Little progress over 20 years
Martin wasn’t surprised when he was told there are just 79 Black head coaches in Power Five conference sports.
“I see it every day,” Martin said.
Only one sport has more than 15 Power Five Black head coaches — track and field.
Football has 11 Black head coaches, women’s basketball has 12 and men’s basketball has just eight Power Five Black head coaches — despite the sport being dominated by Black athletes.
According to the NCAA, 51% of men’s basketball players in the Power Five conferences were Black in 2019.
That’s a disparity that is concerning to many, including Martin.
In Kentucky, one of Louisville coach Chris Mack’s three full-time assistants is Black, Mike Pegues. At UK, two of coach John Calipari’s three full-time assistants are Black, Kenny Payne and Tony Barbee.
“We’re basically not far from where we were 20 years ago,” said Richard Lapchick, the director of the Institute for Diversity and Ethics in Sport at the University of Central Florida, which publishes an annual Racial and Gender Report Card for each American professional sports league and the NCAA. “The numbers for head basketball coaches, men’s basketball coaches of color, are literally within a percentage point of where they were in 2004, which is the first year we did the modern Racial and Gender Report Card.
“Football coaches are about flat. When you go to other sports obviously, there are even less coaches of color represented. Women’s basketball is doing a little better than 20 years ago, but it was doing awful 20 years ago.”
While there’s a need for more Black coaches in every NCAA sport, track and field and cross country lead the way among Power Five programs with 25 Black coaches. Track and field coaches can be in charge of as many as six teams (men’s indoor track, women’s indoor track, men’s outdoor track, women’s outdoor track, men’s cross country and women’s cross country), although some Power Five schools separate those responsibilities among multiple head coaches.
Greene oversees all six of the Wildcat track and cross country teams.
It takes no time for Greene to rattle off a list of the many Black coaches who have developed national championship contenders in his sport, including former UK coach Edrick Floreal, who now coaches at Texas. But he thinks Black coaches still face greater scrutiny.
“Is that an easy job for them? No, because in my mind we’re analyzed a little deeper, under the microscope,” Greene said. “We don’t have room for error, we don’t have room for mistakes. … In my experience, in my time, it isn’t easy.”
The number of Black head coaches drops off substantially in the remaining sports around the country. There are three coaches in women’s soccer, softball, volleyball, women’s tennis and wrestling; two in gymnastics and one in baseball, beach volleyball, men’s soccer, fencing, men’s tennis and swimming and diving.
The need for increased racial diversity is not limited to coaching staffs. In a recent webinar hosted by the National Association of Collegiate Directors of Athletics, panelists highlighted the need to hire more administrators of color as well.
During that panel, Auburn athletic director Allen Greene, one of just nine Black athletic directors in the Power Five conferences, said the discussion can’t be about hitting a quota.
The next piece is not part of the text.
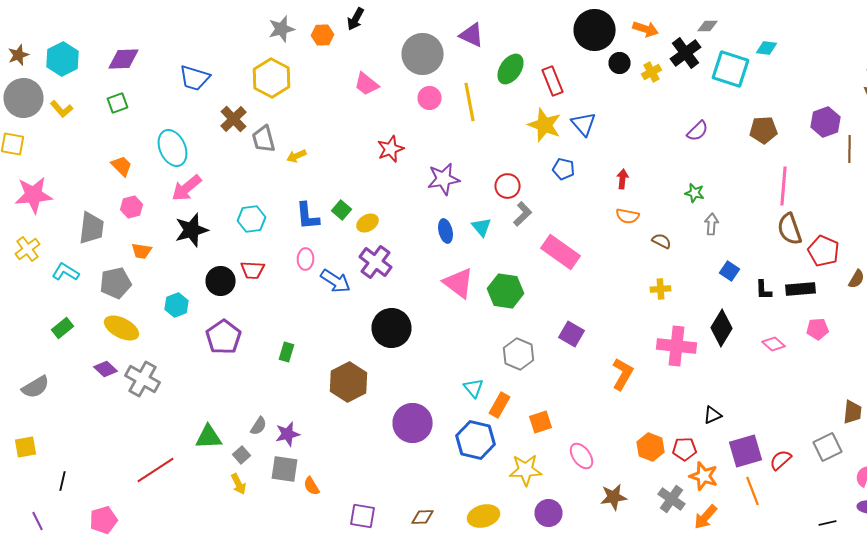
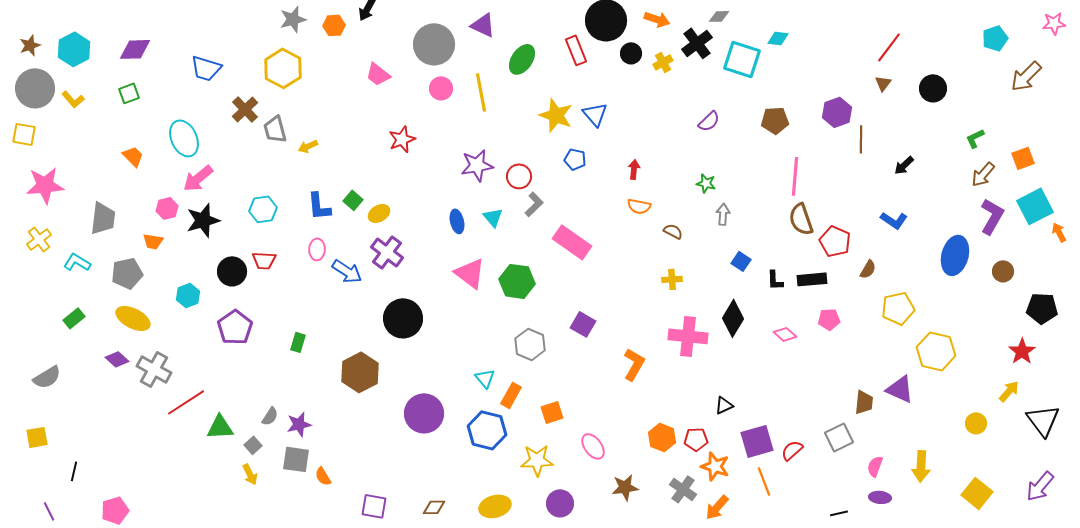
red rectangle: (552, 81) -> (576, 50), moved
purple star: (444, 179) -> (477, 165), moved
pink hexagon: (132, 207) -> (167, 208), moved
red line: (156, 470) -> (186, 402), moved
“Your motivation to hiring diverse staff should be to put talented people around you and your team so that your team can be better and you can better serve,” he said. “Don’t do it just because, ‘Oh we need to have a person of color or we need to have a female.’
“No, the more diverse perspectives you have, the better decisions you are going to make, which is going to prevent you from getting into trouble and which is going to keep your job longer.”
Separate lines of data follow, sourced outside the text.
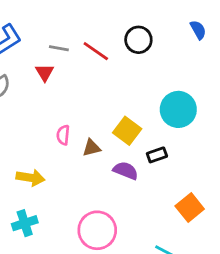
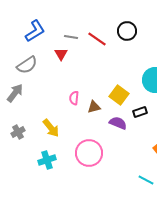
yellow arrow: (30, 178) -> (51, 128), turned 42
pink circle: (97, 230) -> (89, 153), moved

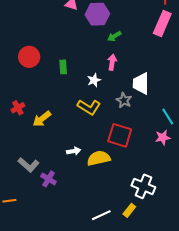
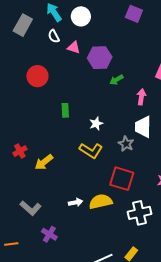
red circle: (29, 57) -> (37, 76), moved
pink arrow: (112, 62) -> (141, 97), moved
white arrow: (74, 151) -> (76, 202), moved
purple cross: (48, 179) -> (49, 234), moved
white cross: (143, 186) -> (140, 213), moved, turned -35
The impact of diverse representation on coaching staffs and in administrations goes farther than putting together a strong team.
“You have a majority of the team is African American, so it’s important for those guys to see people of the same color as them to be in a leadership position to where they know if at some point I want to be a defensive coordinator or a Fortune 500 company CEO, I can do that,” Louisville defensive coordinator Bryan Brown, who is Black, said. “But until they are able to see people of color in those type of roles, I think they have doubt in their minds, like, ‘Maybe I can’t do that,’ so it’s important to have African Americans in leadership roles.”
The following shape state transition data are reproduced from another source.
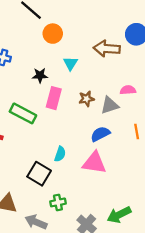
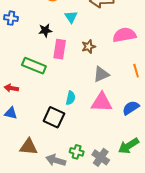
pink semicircle: (128, 90) -> (124, 35), size x1.6
gray triangle: (110, 105) -> (101, 74), moved
blue semicircle: (100, 134) -> (131, 108), moved
green cross: (58, 202) -> (77, 152), moved, turned 32

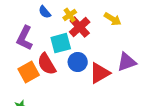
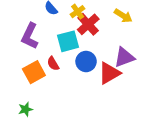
purple triangle: (127, 62) -> (124, 57), moved
red semicircle: (47, 64) -> (53, 64), size x0.6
Working to improve diversity
The Courier Journal also asked Power Five schools to share any diversity hiring initiatives within their athletics department.
Several noted the creation of positions within the senior leadership staff focused on diversity or diversity and inclusion committees. Many of the schools with no Black head coaches acknowledged work to be done in their athletic departments in improving diversity.
A Texas spokesman told The Courier Journal the Longhorns have adopted a policy similar to the NFL’s Rooney Rule, requiring minority candidates to be interviewed for job openings.
Oregon and Oregon State are subject to a state law requiring qualified minority candidates to be interviewed for head coach or athletic director openings.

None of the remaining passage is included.